On entry, the details of the vehicle are written into the driver’s passport, and he is expected to re-export the vehicle when he leaves.
The vehicle may not be sold or left behind in Tunisia without express Customs’ permission. Enquire at the Direction Régionale des Douanes, La Coupole, port de Tunis. Import dues are high and have to be paid before any sale is authorised. The regulations forbid the sale of any vehicle which is over three years old on entry.
For information about driving in Tunisia, consult the local authority (in French).
The Tunisian Dinar is a non-convertible currency. You are advised to check with a bank the various packages they offer to open a bank account and to invest your money.
Money can be changed in banks, change offices and big hotels. Credit cards are accepted in supermarkets, the main hotels, large restaurants, airline companies, travel agents and souks. Cash point (ATM) machines accept UK debit and credit cards are widely available.
All income is taxable. You should expect a rate of 20% but ask your employer for precise details. There is a UK/Tunisia non-double taxation agreement, signed in London on 15 December 1982.
Guidance on bringing medication into Tunisia
If you are bringing medication into the country for a pre-existing medical condition, you should carry a letter from your doctor listing the names of the medications, and any syringes or needles, you are carrying with you.

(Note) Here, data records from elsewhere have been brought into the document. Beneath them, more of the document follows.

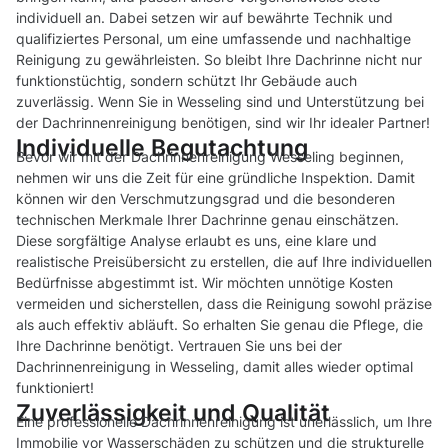
individuell an. Dabei setzen wir auf bewährte Technik und
qualifiziertes Personal, um eine umfassende und nachhaltige
Reinigung zu gewährleisten. So bleibt Ihre Dachrinne nicht nur
funktionstüchtig, sondern schützt Ihr Gebäude auch
zuverlässig. Wenn Sie in Wesseling sind und Unterstützung bei
der Dachrinnenreinigung benötigen, sind wir Ihr idealer Partner!
Individuelle Begutachtung
Bevor wir mit der Dachrinnenreinigung Wesseling beginnen,
nehmen wir uns die Zeit für eine gründliche Inspektion. Damit
können wir den Verschmutzungsgrad und die besonderen
technischen Merkmale Ihrer Dachrinne genau einschätzen.
Diese sorgfältige Analyse erlaubt es uns, eine klare und
realistische Preisübersicht zu erstellen, die auf Ihre individuellen
Bedürfnisse abgestimmt ist. Wir möchten unnötige Kosten
vermeiden und sicherstellen, dass die Reinigung sowohl präzise
als auch effektiv abläuft. So erhalten Sie genau die Pflege, die
Ihre Dachrinne benötigt. Vertrauen Sie uns bei der
Dachrinnenreinigung in Wesseling, damit alles wieder optimal
funktioniert!
Zuverlässigkeit und Qualität
Eine professionelle Dachrinnenreinigung ist unerlässlich, um Ihre
Immobilie vor Wasserschäden zu schützen und die strukturelle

More information can be found on website for the Tunisian Embassy in London.
Buying property abroad
For information on buying a property in Tunisia, please check our guide.
Social ethics and traditions
Check the local laws and customs detailed as part of our travel advice.
This information is provided as a general guide and is based upon information provided to the embassy by the relevant local authorities and may be subject to change at any time with little or no notice. The FCO and the British Embassy will not be liable for any inaccuracies in this information. British nationals wishing to obtain any further information must contact the relevant local authority.